Nowhere near done! The wood is still being weighted down with rocks, I havent attached any plants using thread, canopy still needs to be built... lots to do.

Money and Time have just run out for the moment however, so Im taking a rest for a week


----------



## Kntry (Dec 26, 2013)

Awesome job!

Do you think the sand is going to stay white? I sure hope so.


----------



## GDominy (Jul 30, 2002)

The sand is actually quite tan in colour.
Its Carib Sea Sunset Gold


----------



## zeldar (Jun 24, 2009)

I love this tank and the separate green islands you've created. Especially the anubias and the tiger lotus! 

Also love the other 6' tanks you've done, simply amazing!


----------



## audioaficionado (Apr 19, 2011)

That's exactly the size tank I want. I'd settle for an 8' 240gal if I had to.


----------



## lee739 (Oct 12, 2014)

GDominy said:


> I didnt use a nail gun!
> All nails were hammered in the old fashioned way (carefully) and center punched to sink in a little bit. All of the nicer wood is glued and nailed using 2" finishing nails


Good to hear of some proper construction techniques....
Stand and tank look great! Staying tuned....


----------



## GDominy (Jul 30, 2002)

I totally wanted an 8 foot 240, but it was $1700 more than the 185! Maybe in a few years after the wedding is paid off. This size will do for now though


----------



## mysticalnet (Dec 2, 2007)

Subscribed


----------



## andrewss (Oct 17, 2012)

We want moar pix


----------



## mysticalnet (Dec 2, 2007)

GDominy said:


> I totally wanted an 8 foot 240, but it was $1700 more than the 185! Maybe in a few years after the wedding is paid off. This size will do for now though


Erm just wondering, how much was your wedding? !


----------



## GDominy (Jul 30, 2002)

mysticalnet said:


> Erm just wondering, how much was your wedding? !


Wedding hasnt happened yet, but will probably end up just over $20k


----------



## GDominy (Jul 30, 2002)

Tank is clearing up nicely. Ive been stupid busy and haven't had a chance to bust out my camera yet but here is a phone pic from tonight.










The co2 tank ran out today so it's going to be tough to get it filled before next week. thankfully I have about 3 liters of flourish excel kicking around so I can keep things going.


----------



## mysticalnet (Dec 2, 2007)

Very nice. How do you deal with high light and anubias? They grow rather slow and tend to get algae, even with CO2.


----------



## mysticalnet (Dec 2, 2007)

GDominy said:


> Wedding hasnt happened yet, but will probably end up just over $20k


20K is not too bad. Congratulations on the upcoming wedding!


----------



## GDominy (Jul 30, 2002)

Thanks! We're pretty excited 

The Anubias grows slowly but I have enough of it that I can clip a few leaves every so often and it stays looking decent.

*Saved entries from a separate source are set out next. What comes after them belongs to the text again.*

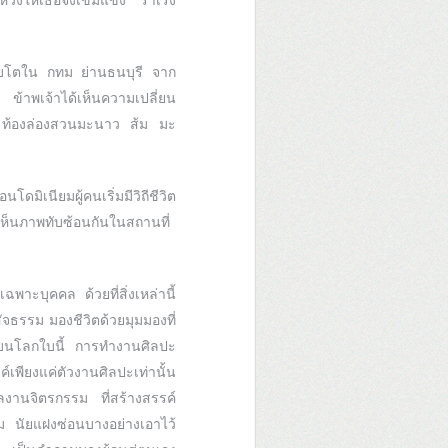
วังให้เธอจงเข้มแข็ง ร่าเริง
ิบโตใน กทม ย่านธนบุรี จาก
ง ข้าพเจ้าได้เห็นความเปลี่ยน
ลอง ท้องล่องสวนมะนาว ส้ม มะ
มิเนียมผู้คนเริ่มมีวิถีชีวิต
งเห็นภาพทับซ้อนกันในสถานที่
พาะบุคคล ด้วยที่สิ่งเหล่านี้
ัจธรรม มองชีวิตด้วยมุมมองที่
ู่บนโลกใบนี้ การทำงานศิลปะ
พียงแค่ตัวงานศิลปะเท่านั้น
ผลงานจิตรกรรม ที่สร้างสรรค์
ม นัยแฝงซ่อนบางอย่างเอาไว้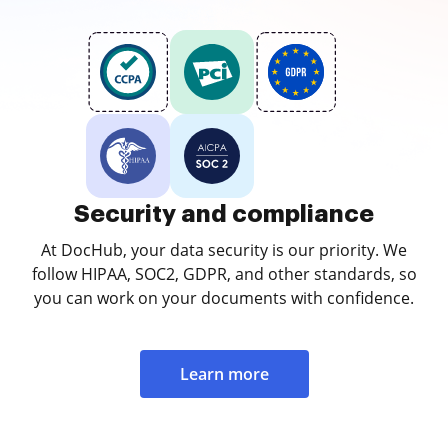
Security and compliance
At DocHub, your data security is our priority. We
follow HIPAA, SOC2, GDPR, and other standards, so
you can work on your documents with confidence.
Learn more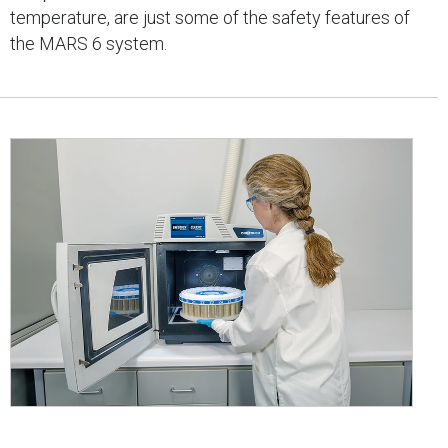
temperature, are just some of the safety features of
the MARS 6 system.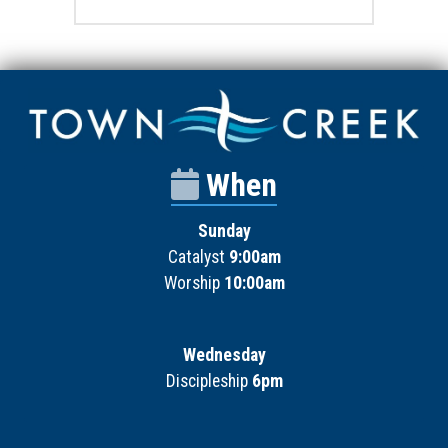
When
Sunday
Catalyst
9:00am
Worship
10:00am
Wednesday
Discipleship
6pm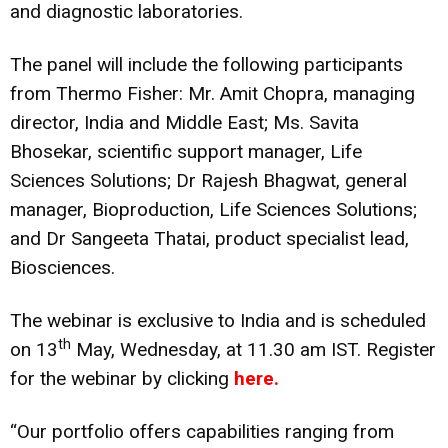
and diagnostic laboratories.
The panel will include the following participants
from Thermo Fisher: Mr. Amit Chopra, managing
director, India and Middle East; Ms. Savita
Bhosekar, scientific support manager, Life
Sciences Solutions; Dr Rajesh Bhagwat, general
manager, Bioproduction, Life Sciences Solutions;
and Dr Sangeeta Thatai, product specialist lead,
Biosciences.
The webinar is exclusive to India and is scheduled
th
on 13
May, Wednesday, at 11.30 am IST. Register
for the webinar by clicking
here.
“Our portfolio offers capabilities ranging from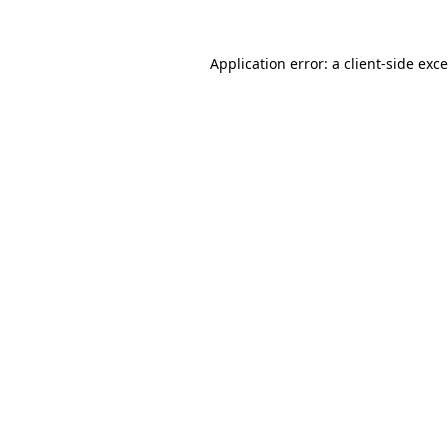
Application error: a
client
-side exc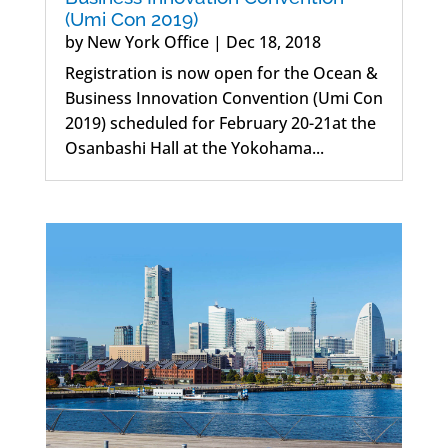
(Umi Con 2019)
by
New York Office
|
Dec 18, 2018
Registration is now open for the Ocean &
Business Innovation Convention (Umi Con
2019) scheduled for February 20-21at the
Osanbashi Hall at the Yokohama...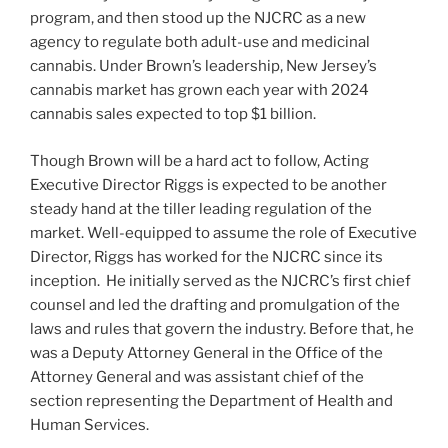
program, and then stood up the NJCRC as a new
agency to regulate both adult-use and medicinal
cannabis. Under Brown’s leadership, New Jersey’s
cannabis market has grown each year with 2024
cannabis sales expected to top $1 billion.
Though Brown will be a hard act to follow, Acting
Executive Director Riggs is expected to be another
steady hand at the tiller leading regulation of the
market. Well-equipped to assume the role of Executive
Director, Riggs has worked for the NJCRC since its
inception. He initially served as the NJCRC’s first chief
counsel and led the drafting and promulgation of the
laws and rules that govern the industry. Before that, he
was a Deputy Attorney General in the Office of the
Attorney General and was assistant chief of the
section representing the Department of Health and
Human Services.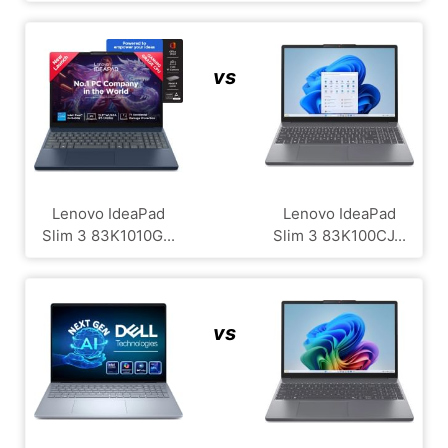
vs
Lenovo IdeaPad
Lenovo IdeaPad
Slim 3 83K1010G...
Slim 3 83K100CJ...
vs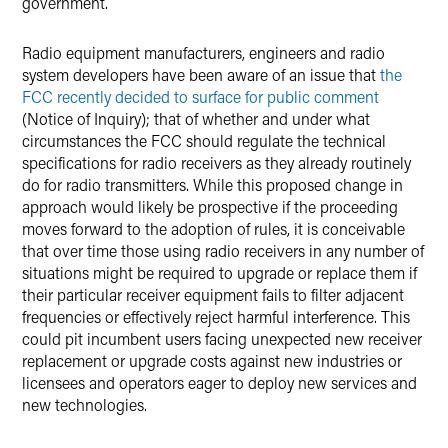
government.
Radio equipment manufacturers, engineers and radio
system developers have been aware of an issue that
the
FCC recently decided to surface for public comment
(Notice of Inquiry); that of whether and under what
circumstances the FCC should regulate the technical
specifications for radio receivers as they already routinely
do for radio transmitters. While this proposed change in
approach would likely be prospective if the proceeding
moves forward to the adoption of rules, it is conceivable
that over time those using radio receivers in any number of
situations might be required to upgrade or replace them if
their particular receiver equipment fails to filter adjacent
frequencies or effectively reject harmful interference. This
could pit incumbent users facing unexpected new receiver
replacement or upgrade costs against new industries or
licensees and operators eager to deploy new services and
new technologies.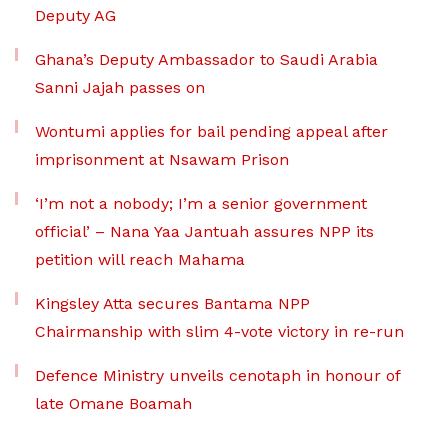
Deputy AG
Ghana’s Deputy Ambassador to Saudi Arabia
Sanni Jajah passes on
Wontumi applies for bail pending appeal after
imprisonment at Nsawam Prison
‘I’m not a nobody; I’m a senior government
official’ – Nana Yaa Jantuah assures NPP its
petition will reach Mahama
Kingsley Atta secures Bantama NPP
Chairmanship with slim 4-vote victory in re-run
Defence Ministry unveils cenotaph in honour of
late Omane Boamah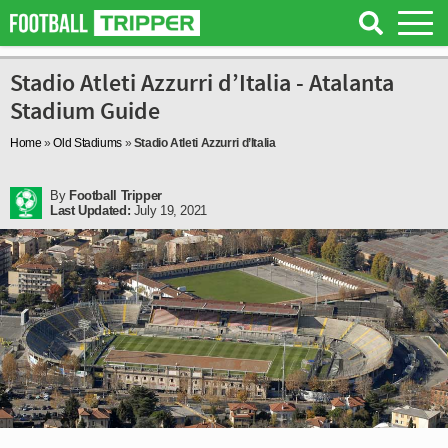
Stadio Atleti Azzurri d’Italia - Atalanta
Stadium Guide
Home
»
Old Stadiums
»
Stadio Atleti Azzurri d’Italia
By
Football Tripper
Last Updated:
July 19, 2021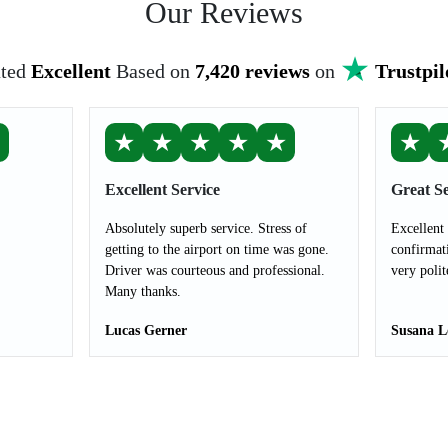
Our Reviews
ted
Excellent
Based on
7,420 reviews
on
Trustpil
★
★
★
★
★
★
★
Excellent Service
Great Se
Absolutely superb service. Stress of
Excellent
getting to the airport on time was gone.
confirmat
Driver was courteous and professional.
very polit
Many thanks.
Lucas Gerner
Susana L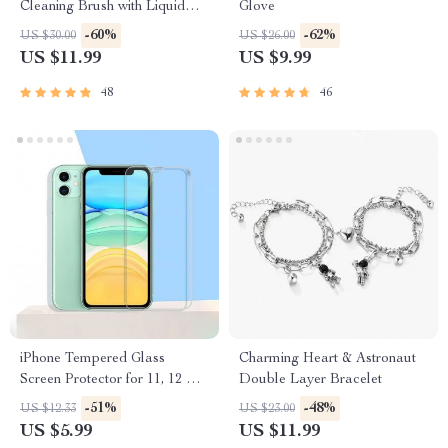
Cleaning Brush with Liquid
Glove
Dispenser
-60%
-62%
US $30.00
US $26.00
US $11.99
US $9.99
48
46
iPhone Tempered Glass
Charming Heart & Astronaut
Screen Protector for 11, 12 Pro
Double Layer Bracelet
Max and More
-51%
-48%
US $12.33
US $23.00
US $5.99
US $11.99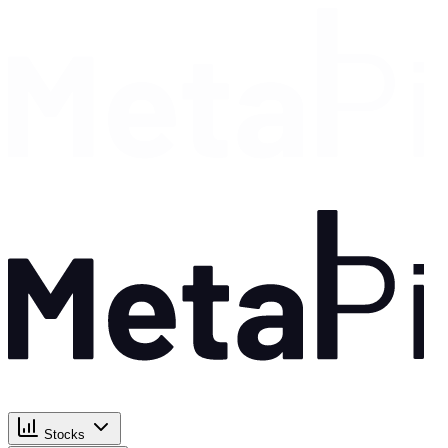
Stocks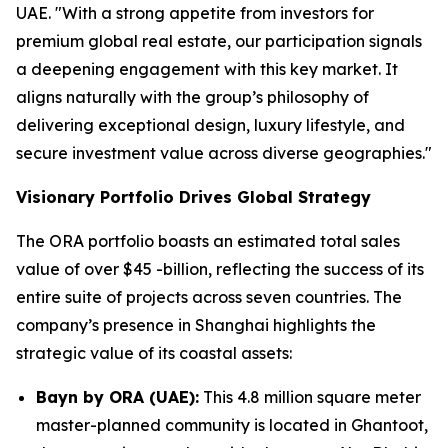
UAE. "With a strong appetite from investors for
premium global real estate, our participation signals
a deepening engagement with this key market. It
aligns naturally with the group’s philosophy of
delivering exceptional design, luxury lifestyle, and
secure investment value across diverse geographies."
Visionary Portfolio Drives Global Strategy
The ORA portfolio boasts an estimated total sales
value of over $45 -billion, reflecting the success of its
entire suite of projects across seven countries. The
company’s presence in Shanghai highlights the
strategic value of its coastal assets:
Bayn by ORA (UAE):
This 4.8 million square meter
master-planned community is located in Ghantoot,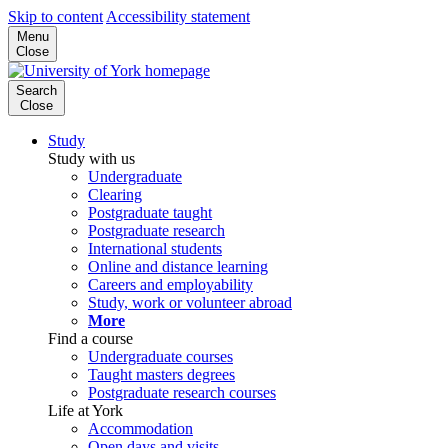
Skip to content
Accessibility statement
Menu
Close
Search
Close
Study
Study with us
Undergraduate
Clearing
Postgraduate taught
Postgraduate research
International students
Online and distance learning
Careers and employability
Study, work or volunteer abroad
More
Find a course
Undergraduate courses
Taught masters degrees
Postgraduate research courses
Life at York
Accommodation
Open days and visits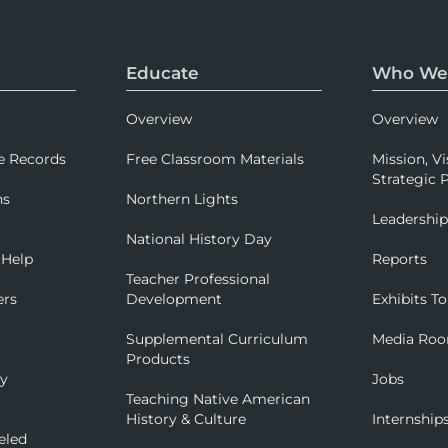
Educate
Who We
Overview
Overview
e Records
Free Classroom Materials
Mission, Vi
Strategic P
ns
Northern Lights
Leadershi
National History Day
 Help
Reports
Teacher Professional
ers
Development
Exhibits To
Supplemental Curriculum
Media Ro
Products
ry
Jobs
Teaching Native American
History & Culture
Internship
eled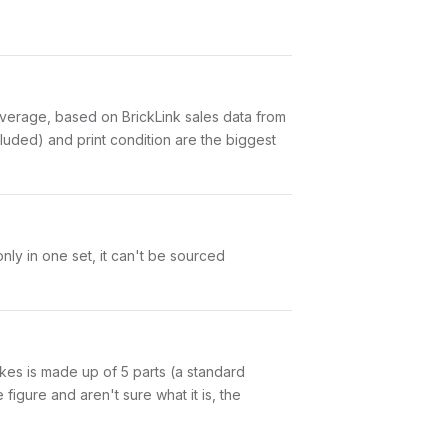
erage, based on BrickLink sales data from
luded) and print condition are the biggest
ly in one set, it can't be sourced
pikes is made up of 5 parts (a standard
igure and aren't sure what it is, the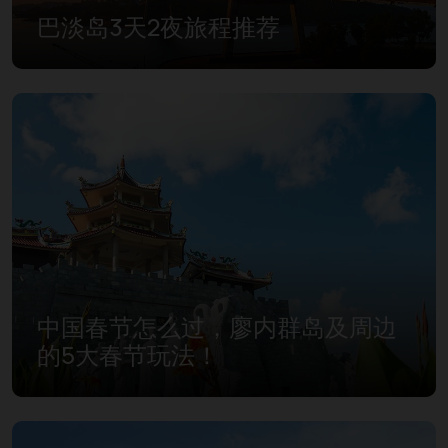
巴淡岛3天2夜旅程推荐
中国春节怎么过，廖内群岛及周边
的5大春节玩法！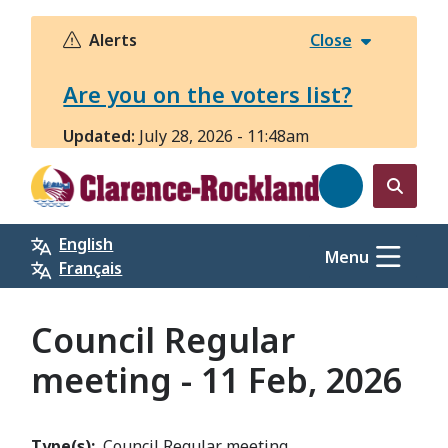
Skip
to
Alerts
Close
main
content
Are you on the voters list?
Updated:
July 28, 2026 - 11:48am
Open
the
English
search
Menu
Français
form
Council Regular
meeting - 11 Feb, 2026
Type(s)
Council Regular meeting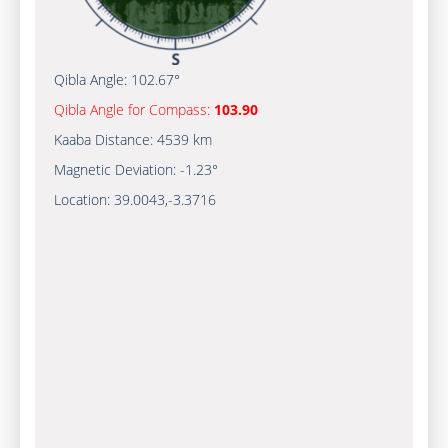
Qibla Angle:
102.67°
Qibla Angle for Compass:
103.90
Kaaba Distance:
4539 km
Magnetic Deviation:
-1.23°
Location:
39.0043
,
-3.3716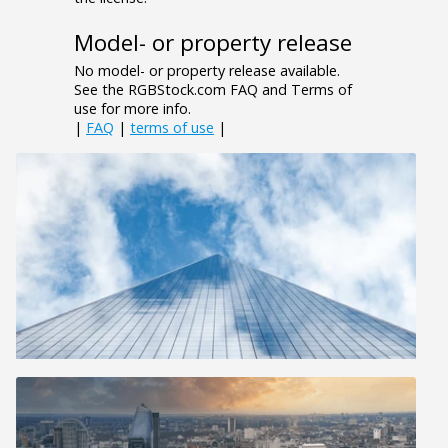
Model- or property release
No model- or property release available.
See the RGBStock.com FAQ and Terms of
use for more info.
|
FAQ
|
terms of use
|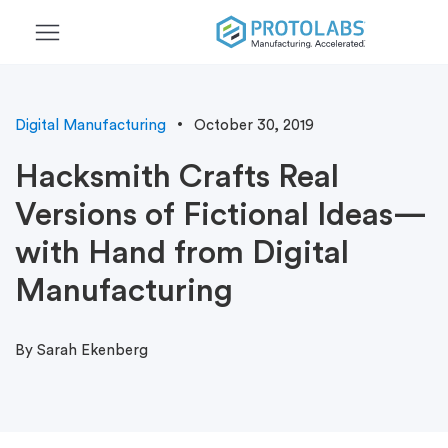
menu
Digital Manufacturing
October 30, 2019
Hacksmith Crafts Real
Versions of Fictional Ideas—
with Hand from Digital
Manufacturing
By Sarah Ekenberg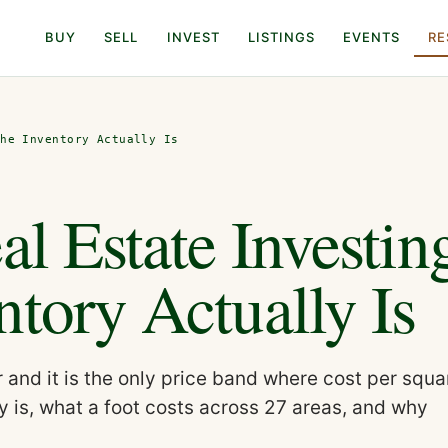
BUY
SELL
INVEST
LISTINGS
EVENTS
RE
the Inventory Actually Is
al Estate Investin
tory Actually Is
and it is the only price band where cost per squa
ly is, what a foot costs across 27 areas, and why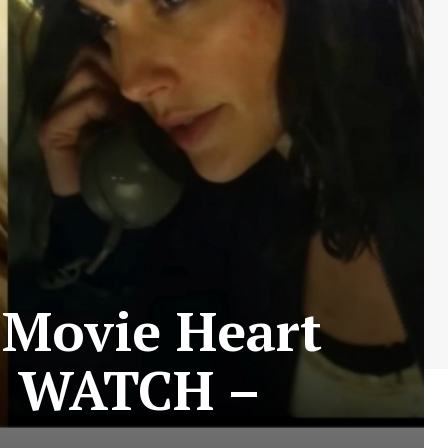
 Movie Heart
! WATCH –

The old tank was way too much light. This current setup is going to be much better. The added height of the tank with no optics on the leds makes the light much less intense. It's also helping keep algae off the sand.


----------



## Xirxes (Aug 18, 2008)

*185 Gallon (72&quot;x24&quot;x25&quot High Tech build*



GDominy said:


> Wedding hasnt happened yet, but will probably end up just over $20k



Good luck man! Weddings blow up in cost. Just try to downscale the perfect day!


----------



## BoxxerBoyDrew (Oct 16, 2005)

WOW!!!!

FREAKIN AWESOME TANK MAN!!!!!! SUBSCRIBED!!!

WOW 20K for a wedding! We did ours on the MAJOR CHEAP!!! Hotel Banquet room, Few Friends and Family, I was working 2 jobs at the time Midnight to 6:30am at one place then went in a 9am and drove a delivery van 2,500 miles a week at the other! Looked at the calender and told the wife to be, " I am going to be off both jobs on this day here, so I guess that's a good day to get married!" LOL $500 Later it was done! We were only 18 years old at the time though! But that was over 20 years ago, and we are still going strong!!!

Anyway I hope You have a AWESOME Wedding day Buddy!!!! No matter what the cost, you will remember it the rest of your life! Just remember not to lock your knees when standing at the alter!!! My buddy did, and he passed smooth out!!!! LOL Got some good pics of that!!! 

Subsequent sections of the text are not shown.